Al que ha encontrado a Dios… todas sus dudas están en la superficie, en lo hondo de su ser reina la paz. Lo duro, las contrariedades, se deslizan; en el centro de la vida perdura el conocimiento del ser y del amor de Dios. La entrega del que reposa en Dios es un olvido de sí. No le importa ni mucho ni poco cuál sea su situación, si escucha o no sus preces. Lo único importante es: Dios está presente. Dios es Dios. Ante este hecho calla su corazón y reposa.

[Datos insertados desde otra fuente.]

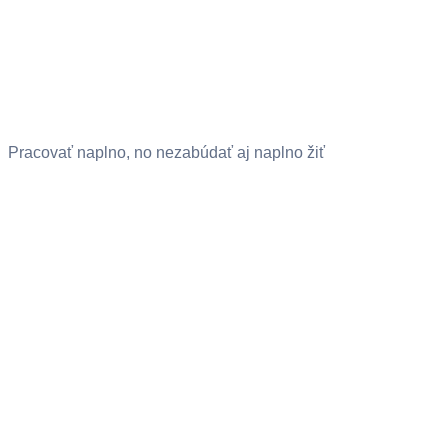
Pracovať naplno, no nezabúdať aj naplno žiť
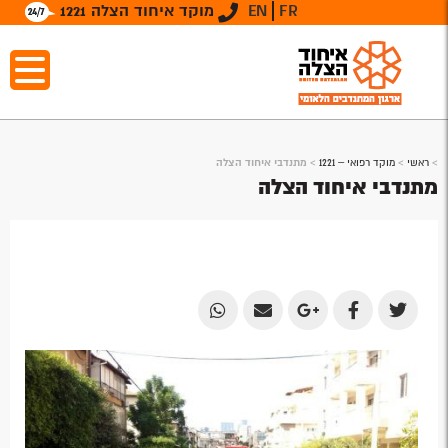
FR
EN
מוקד איחוד הצלה 1221
>
ראשי
>
מוקד רפואי – 1221
>
מתנדבי איחוד הצלה
מתנדבי איחוד הצלה
Share
Share
Share
Share
Share
by
by
on
on
on
Email
Email
Google
Facebook
Twitter
Plus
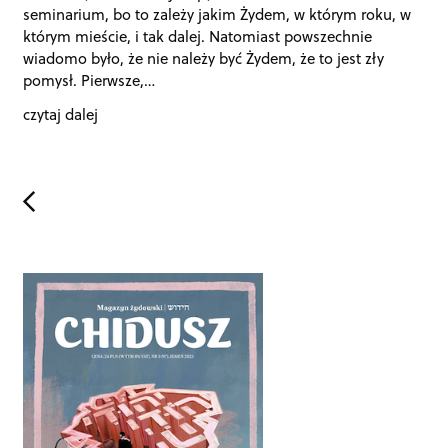
seminarium, bo to zależy jakim Żydem, w którym roku, w
którym mieście, i tak dalej. Natomiast powszechnie
wiadomo było, że nie należy być Żydem, że to jest zły
pomysł. Pierwsze,…
czytaj dalej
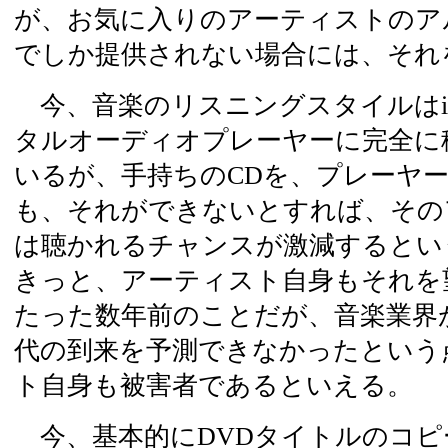
が、お気に入りのアーティストのアル
でしか提供されない場合には、それ
今、音楽のリスニングスタイルはiP
タルオーディオプレーヤーに完全に
いるが、手持ちのCDを、プレーヤ
も、それができないとすれば、その
は聴かれるチャンスが激減するとい
きっと、アーティスト自身もそれを
たった数年前のことだが、音楽業界
代の到来を予測できなかったという
ト自身も被害者であるといえる。
今、基本的にDVDタイトルのコピ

Esta confianza es fruto de un magnánimo y humilde amor. Si Dios quita algo, aún con dolor, es Él y eso basta. Esto lo hace feliz y enciende todas las luces de su alma. No es un amor sentimental, es amor sencillo, simple, y que se da por sobre entendido. Es así porque no puede ser de otro modo.
En el alma de este repatriado hay dolor y felicidad al mismo tiempo. Dios es a la vez su paz y su inquietud. En El descansa, pero no puede permanecer un momento inmóvil. Tiene que descansar andando; tiene que guarecerse en la inquietud. Cada día se alza Dios ante él como un llamado, como un deber, como dicha próxima no alcanzada…

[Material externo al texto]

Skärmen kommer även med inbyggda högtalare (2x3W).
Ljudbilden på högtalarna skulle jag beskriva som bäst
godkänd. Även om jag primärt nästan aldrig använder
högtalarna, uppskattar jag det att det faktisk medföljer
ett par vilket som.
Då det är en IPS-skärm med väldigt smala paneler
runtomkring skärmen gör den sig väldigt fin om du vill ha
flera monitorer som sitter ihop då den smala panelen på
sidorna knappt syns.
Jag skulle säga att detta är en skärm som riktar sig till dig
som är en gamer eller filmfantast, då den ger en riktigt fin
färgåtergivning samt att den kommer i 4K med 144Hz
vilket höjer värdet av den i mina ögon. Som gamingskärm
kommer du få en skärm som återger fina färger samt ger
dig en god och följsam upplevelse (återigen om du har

El que halla a Dios se siente buscado por Dios, como perseguido por El, y en El descansa como en un vasto y tibio mar. Ve ante sí un destino junto al cual las codilleras son como granos de arena. Esta búsqueda de Dios sólo es posible en esta vida, y esta vida sólo toma sentido por esa misma búsqueda. Dios aparece siempre y en todas partes, y en ningún lado se le halla. Lo oímos en las mugientes olas y sin embargo calla. En todas partes nos sale al encuentro y nunca podremos captarlo, pero un día cesará la búsqueda y será el definitivo encuentro. Cuando hemos hallado a Dios, todos los bienes de este mundo están hallados y poseídos.
¿Qué le dices al Señor antes de finalizar el día?
¿Qué te dice el Señor en este día que concluye?